[bug] HealthBar notify race: rapid toggle during async permission prompt

[fedorovvvv]

Source: PRD-018 SC-2 audit, Logic [W1] + Security [W1].

template/src/widgets/health-bar/ui/HealthBar.svelte:39-48

async function onToggleNotify(next: boolean) {
  if (next && permission === 'default') {
    const result = await Notification.requestPermission();
    permission = result;
    notify = result === 'granted';
    return;
  }
  notify = next && permission === 'granted';
}

Between await Notification.requestPermission() and the assignment to notify, the user can re-toggle the Toggle.

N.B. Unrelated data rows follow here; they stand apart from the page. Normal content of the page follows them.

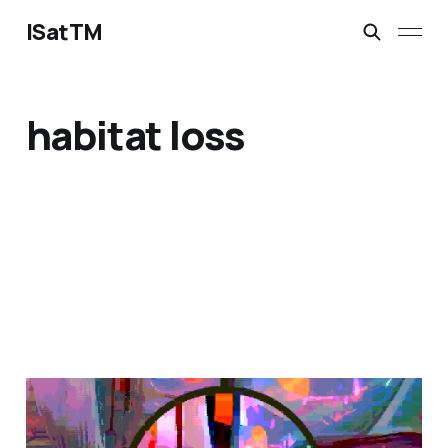
ISatTM
habitat loss
magical safety concepts
Mar 6, 2023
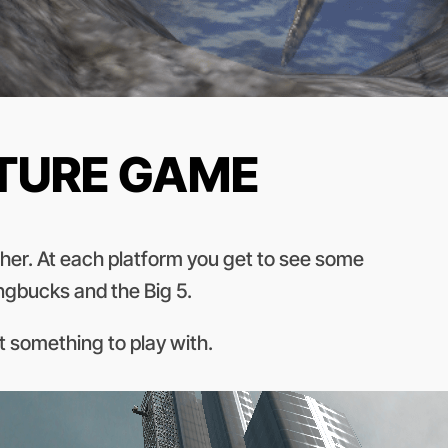
NTURE GAME
other. At each platform you get to see some
ingbucks and the Big 5.
ot something to play with.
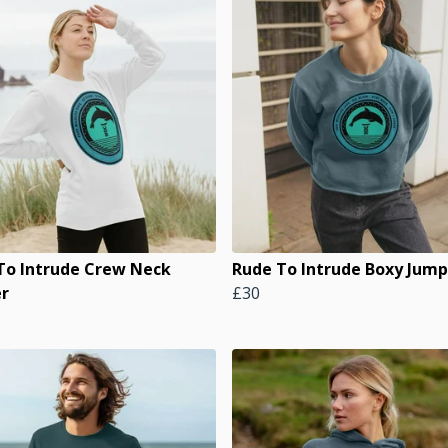
To Intrude Crew Neck
Rude To Intrude Boxy Jump
r
£30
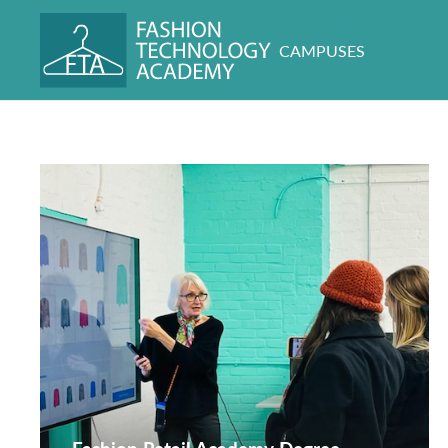
CAMPUSES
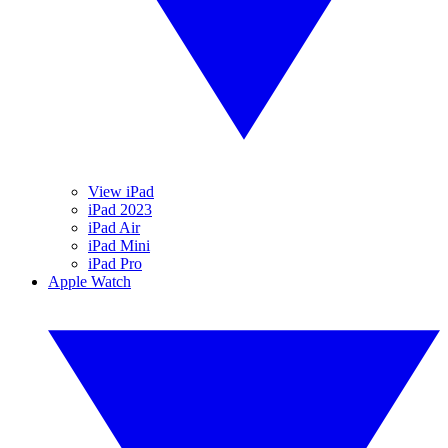
View iPad
iPad 2023
iPad Air
iPad Mini
iPad Pro
Apple Watch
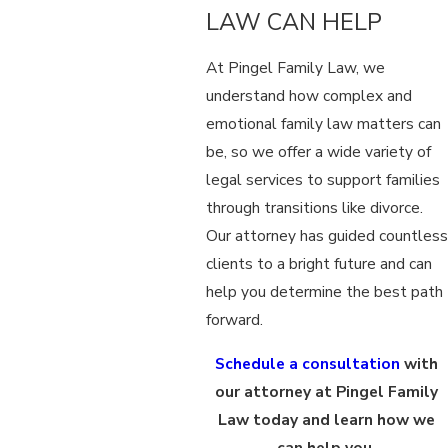
LAW CAN HELP
At Pingel Family Law, we
understand how complex and
emotional family law matters can
be, so we offer a wide variety of
legal services to support families
through transitions like divorce.
Our attorney has guided countless
clients to a bright future and can
help you determine the best path
forward.
Schedule a consultation
with
our attorney at Pingel Family
Law today and learn how we
can help you.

The second invocation reads stale permission and may write the wrong final state. bits-ui will also optimistically flip pressed → true during the await, then snap back if denied — which feels glitchy.

Repro

1. Click "🔔 Notify" with permission === 'default'.
2. Before the permission prompt resolves, click again.
3. Observe inconsistent final state vs the actual permission outcome.

Fix

• Disable the Toggle while a request is in flight (disabled={requesting}); set requesting = true before await, false after.
• Bind pressed strictly to a $derived of notify && permission === 'granted' so it never optimistically flips.
• Confirm Toggle.pressed non-bindable usage matches the primitive's contract (declared pressed = $bindable(false) — see Logic [W2]).

Acceptance

• Rapid double-click on the Toggle during the permission prompt cannot produce a state where pressed and permission disagree.
• No visual flicker between optimistic pressed=true and the final value.

Audit traceability

• Reviewers: Logic, Security

[fedorovvvv]

Fixed in branch `develop` as part of PRD-019 Wave 1.

What changed (`template/src/widgets/health-bar/ui/HealthBar.svelte`)

```ts
let permission = $state<NotificationPermission | 'unsupported'>('default');
let requesting = $state(false);

const notifyPressed = $derived(notify && permission === 'granted');

async function onToggleNotify(next: boolean) {
if (requesting) return;
if (next) {
requesting = true;
try {
const result = await requestPermission();
permission = result;
notify = result === 'granted';
} finally {
requesting = false;
}
} else {
notify = false;
}
}
```

• Re-entry guard via `requesting` flag — second click during the await is ignored.
• Toggle is also `disabled={permission === 'denied' || requesting}` so it visually communicates the locked state.
• `pressed={notifyPressed}` is now driven by a `$derived` so it never optimistically flips during the await.

Acceptance

• Rapid double-click during the permission prompt cannot produce `pressed/permission` disagreement.
• No visual flicker between optimistic `pressed=true` and the final value.
• `npm run check` clean.

[fedorovvvv]

Resolved by PR #100 (merged into develop as merge commit 6f498b9). Will reach main with the next release/v* cycle.